** Opening GIVEN INFORMATION block **
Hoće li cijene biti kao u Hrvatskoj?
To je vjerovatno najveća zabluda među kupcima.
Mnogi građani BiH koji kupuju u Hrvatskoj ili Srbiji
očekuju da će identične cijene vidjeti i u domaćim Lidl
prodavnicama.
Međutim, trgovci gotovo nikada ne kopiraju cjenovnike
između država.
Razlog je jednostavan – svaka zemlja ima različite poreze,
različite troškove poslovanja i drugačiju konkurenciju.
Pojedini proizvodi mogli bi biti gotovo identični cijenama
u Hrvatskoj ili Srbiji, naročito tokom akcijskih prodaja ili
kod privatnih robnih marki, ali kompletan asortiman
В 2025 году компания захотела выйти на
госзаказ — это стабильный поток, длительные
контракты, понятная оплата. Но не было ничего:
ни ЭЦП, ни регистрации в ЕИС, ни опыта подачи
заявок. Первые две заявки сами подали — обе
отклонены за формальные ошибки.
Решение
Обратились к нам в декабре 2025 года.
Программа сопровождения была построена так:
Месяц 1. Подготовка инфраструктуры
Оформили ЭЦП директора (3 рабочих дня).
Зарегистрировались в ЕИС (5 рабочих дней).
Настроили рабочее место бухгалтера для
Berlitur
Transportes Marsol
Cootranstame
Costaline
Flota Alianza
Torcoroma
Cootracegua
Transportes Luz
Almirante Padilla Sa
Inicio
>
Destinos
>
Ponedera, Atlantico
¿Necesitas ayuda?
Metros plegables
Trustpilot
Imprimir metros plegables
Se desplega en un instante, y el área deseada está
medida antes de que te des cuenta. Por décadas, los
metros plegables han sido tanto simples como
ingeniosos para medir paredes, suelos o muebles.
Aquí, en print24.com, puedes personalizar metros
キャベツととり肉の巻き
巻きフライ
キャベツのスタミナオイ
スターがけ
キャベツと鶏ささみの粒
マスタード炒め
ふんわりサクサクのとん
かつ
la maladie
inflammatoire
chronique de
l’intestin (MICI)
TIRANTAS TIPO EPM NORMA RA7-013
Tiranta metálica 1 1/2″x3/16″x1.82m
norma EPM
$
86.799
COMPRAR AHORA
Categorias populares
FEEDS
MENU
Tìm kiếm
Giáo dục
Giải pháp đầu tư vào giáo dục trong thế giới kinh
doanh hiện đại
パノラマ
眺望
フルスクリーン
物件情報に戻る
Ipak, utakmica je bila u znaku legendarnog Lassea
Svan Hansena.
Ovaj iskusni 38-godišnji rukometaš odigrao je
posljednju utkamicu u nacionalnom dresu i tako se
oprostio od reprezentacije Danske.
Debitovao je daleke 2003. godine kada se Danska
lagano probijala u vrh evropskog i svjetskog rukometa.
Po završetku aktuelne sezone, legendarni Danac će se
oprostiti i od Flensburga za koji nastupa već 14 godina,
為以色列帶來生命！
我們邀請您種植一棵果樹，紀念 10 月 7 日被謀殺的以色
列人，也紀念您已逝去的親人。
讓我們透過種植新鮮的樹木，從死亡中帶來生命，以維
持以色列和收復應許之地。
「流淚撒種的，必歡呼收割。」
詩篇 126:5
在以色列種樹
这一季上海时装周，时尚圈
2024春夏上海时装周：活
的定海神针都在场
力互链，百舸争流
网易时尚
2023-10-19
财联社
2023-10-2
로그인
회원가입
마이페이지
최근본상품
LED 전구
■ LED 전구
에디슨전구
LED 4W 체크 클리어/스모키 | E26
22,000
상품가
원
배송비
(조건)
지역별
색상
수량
** Closing GIVEN INFORMATION block **
Please retype the entries above in full, exactly as they stand.

Hoće li cijene biti kao u Hrvatskoj?
To je vjerovatno najveća zabluda među kupcima.
Mnogi građani BiH koji kupuju u Hrvatskoj ili Srbiji
očekuju da će identične cijene vidjeti i u domaćim Lidl
prodavnicama.
Međutim, trgovci gotovo nikada ne kopiraju cjenovnike
između država.
Razlog je jednostavan – svaka zemlja ima različite poreze,
različite troškove poslovanja i drugačiju konkurenciju.
Pojedini proizvodi mogli bi biti gotovo identični cijenama
u Hrvatskoj ili Srbiji, naročito tokom akcijskih prodaja ili
kod privatnih robnih marki, ali kompletan asortiman
В 2025 году компания захотела выйти на
госзаказ — это стабильный поток, длительные
контракты, понятная оплата. Но не было ничего:
ни ЭЦП, ни регистрации в ЕИС, ни опыта подачи
заявок. Первые две заявки сами подали — обе
отклонены за формальные ошибки.
Решение
Обратились к нам в декабре 2025 года.
Программа сопровождения была построена так:
Месяц 1. Подготовка инфраструктуры
Оформили ЭЦП директора (3 рабочих дня).
Зарегистрировались в ЕИС (5 рабочих дней).
Настроили рабочее место бухгалтера для
Berlitur
Transportes Marsol
Cootranstame
Costaline
Flota Alianza
Torcoroma
Cootracegua
Transportes Luz
Almirante Padilla Sa
Inicio
>
Destinos
>
Ponedera, Atlantico
¿Necesitas ayuda?
Metros plegables
Trustpilot
Imprimir metros plegables
Se desplega en un instante, y el área deseada está
medida antes de que te des cuenta. Por décadas, los
metros plegables han sido tanto simples como
ingeniosos para medir paredes, suelos o muebles.
Aquí, en print24.com, puedes personalizar metros
キャベツととり肉の巻き
巻きフライ
キャベツのスタミナオイ
スターがけ
キャベツと鶏ささみの粒
マスタード炒め
ふんわりサクサクのとん
かつ
la maladie
inflammatoire
chronique de
l’intestin (MICI)
TIRANTAS TIPO EPM NORMA RA7-013
Tiranta metálica 1 1/2″x3/16″x1.82m
norma EPM
$
86.799
COMPRAR AHORA
Categorias populares
FEEDS
MENU
Tìm kiếm
Giáo dục
Giải pháp đầu tư vào giáo dục trong thế giới kinh
doanh hiện đại
パノラマ
眺望
フルスクリーン
物件情報に戻る
Ipak, utakmica je bila u znaku legendarnog Lassea
Svan Hansena.
Ovaj iskusni 38-godišnji rukometaš odigrao je
posljednju utkamicu u nacionalnom dresu i tako se
oprostio od reprezentacije Danske.
Debitovao je daleke 2003. godine kada se Danska
lagano probijala u vrh evropskog i svjetskog rukometa.
Po završetku aktuelne sezone, legendarni Danac će se
oprostiti i od Flensburga za koji nastupa već 14 godina,
為以色列帶來生命！
我們邀請您種植一棵果樹，紀念 10 月 7 日被謀殺的以色
列人，也紀念您已逝去的親人。
讓我們透過種植新鮮的樹木，從死亡中帶來生命，以維
持以色列和收復應許之地。
「流淚撒種的，必歡呼收割。」
詩篇 126:5
在以色列種樹
这一季上海时装周，时尚圈
2024春夏上海时装周：活
的定海神针都在场
力互链，百舸争流
网易时尚
2023-10-19
财联社
2023-10-2
로그인
회원가입
마이페이지
최근본상품
LED 전구
■ LED 전구
에디슨전구
LED 4W 체크 클리어/스모키 | E26
22,000
상품가
원
배송비
(조건)
지역별
색상
수량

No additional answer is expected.